ACTIVITY: Work out how many lines in the following entries contain the string "domain", and write only that number.

[MATERIALS PROVIDED — start]

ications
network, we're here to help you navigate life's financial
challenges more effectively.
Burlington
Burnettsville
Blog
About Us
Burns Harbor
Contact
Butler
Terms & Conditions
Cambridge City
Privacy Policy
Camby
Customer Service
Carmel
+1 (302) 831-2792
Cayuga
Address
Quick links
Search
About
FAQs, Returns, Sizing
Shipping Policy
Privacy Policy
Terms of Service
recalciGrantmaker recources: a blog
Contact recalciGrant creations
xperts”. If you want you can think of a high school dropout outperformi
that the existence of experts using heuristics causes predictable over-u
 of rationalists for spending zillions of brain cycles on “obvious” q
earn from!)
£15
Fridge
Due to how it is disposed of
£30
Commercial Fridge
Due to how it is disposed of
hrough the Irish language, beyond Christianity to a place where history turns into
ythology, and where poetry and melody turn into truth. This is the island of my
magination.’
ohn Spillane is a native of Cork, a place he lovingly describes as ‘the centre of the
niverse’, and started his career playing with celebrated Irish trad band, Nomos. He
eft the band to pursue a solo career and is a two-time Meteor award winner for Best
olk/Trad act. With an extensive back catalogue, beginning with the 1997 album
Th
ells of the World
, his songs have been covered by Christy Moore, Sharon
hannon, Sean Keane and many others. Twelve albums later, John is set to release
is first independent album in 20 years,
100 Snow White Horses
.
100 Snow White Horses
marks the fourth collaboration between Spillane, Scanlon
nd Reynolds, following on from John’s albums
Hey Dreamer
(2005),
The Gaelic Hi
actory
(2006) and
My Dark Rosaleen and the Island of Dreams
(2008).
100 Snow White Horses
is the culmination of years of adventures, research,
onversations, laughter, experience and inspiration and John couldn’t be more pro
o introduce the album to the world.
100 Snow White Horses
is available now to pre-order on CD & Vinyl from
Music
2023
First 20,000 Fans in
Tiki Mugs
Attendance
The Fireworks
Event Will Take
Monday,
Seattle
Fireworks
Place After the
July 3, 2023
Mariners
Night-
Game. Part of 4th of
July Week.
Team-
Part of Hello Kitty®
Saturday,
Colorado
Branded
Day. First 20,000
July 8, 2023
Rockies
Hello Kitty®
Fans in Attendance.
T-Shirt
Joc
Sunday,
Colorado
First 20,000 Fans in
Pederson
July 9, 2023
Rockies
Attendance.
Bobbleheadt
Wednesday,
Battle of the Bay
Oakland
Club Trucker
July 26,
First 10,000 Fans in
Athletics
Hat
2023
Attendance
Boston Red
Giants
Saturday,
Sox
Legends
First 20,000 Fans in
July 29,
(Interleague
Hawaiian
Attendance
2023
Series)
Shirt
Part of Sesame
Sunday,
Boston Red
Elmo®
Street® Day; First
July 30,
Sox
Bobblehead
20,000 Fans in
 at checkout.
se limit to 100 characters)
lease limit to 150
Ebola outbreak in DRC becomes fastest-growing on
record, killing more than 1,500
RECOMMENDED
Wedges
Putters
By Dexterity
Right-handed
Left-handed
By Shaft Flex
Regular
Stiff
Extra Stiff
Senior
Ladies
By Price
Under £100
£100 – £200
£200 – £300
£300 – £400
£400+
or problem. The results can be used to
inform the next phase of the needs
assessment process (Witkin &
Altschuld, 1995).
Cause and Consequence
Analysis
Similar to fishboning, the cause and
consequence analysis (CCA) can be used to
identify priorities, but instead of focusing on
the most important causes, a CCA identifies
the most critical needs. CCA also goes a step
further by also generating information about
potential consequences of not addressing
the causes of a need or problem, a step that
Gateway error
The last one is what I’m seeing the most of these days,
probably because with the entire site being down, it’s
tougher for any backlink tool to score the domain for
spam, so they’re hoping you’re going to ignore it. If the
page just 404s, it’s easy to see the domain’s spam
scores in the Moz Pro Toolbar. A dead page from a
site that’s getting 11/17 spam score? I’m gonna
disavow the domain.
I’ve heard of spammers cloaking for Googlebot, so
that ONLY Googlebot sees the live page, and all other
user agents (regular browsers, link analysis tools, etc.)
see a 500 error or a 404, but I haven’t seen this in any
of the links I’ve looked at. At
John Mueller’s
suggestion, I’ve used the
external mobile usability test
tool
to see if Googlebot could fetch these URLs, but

[MATERIALS PROVIDED — finish]

SOLVED EXERCISE: 3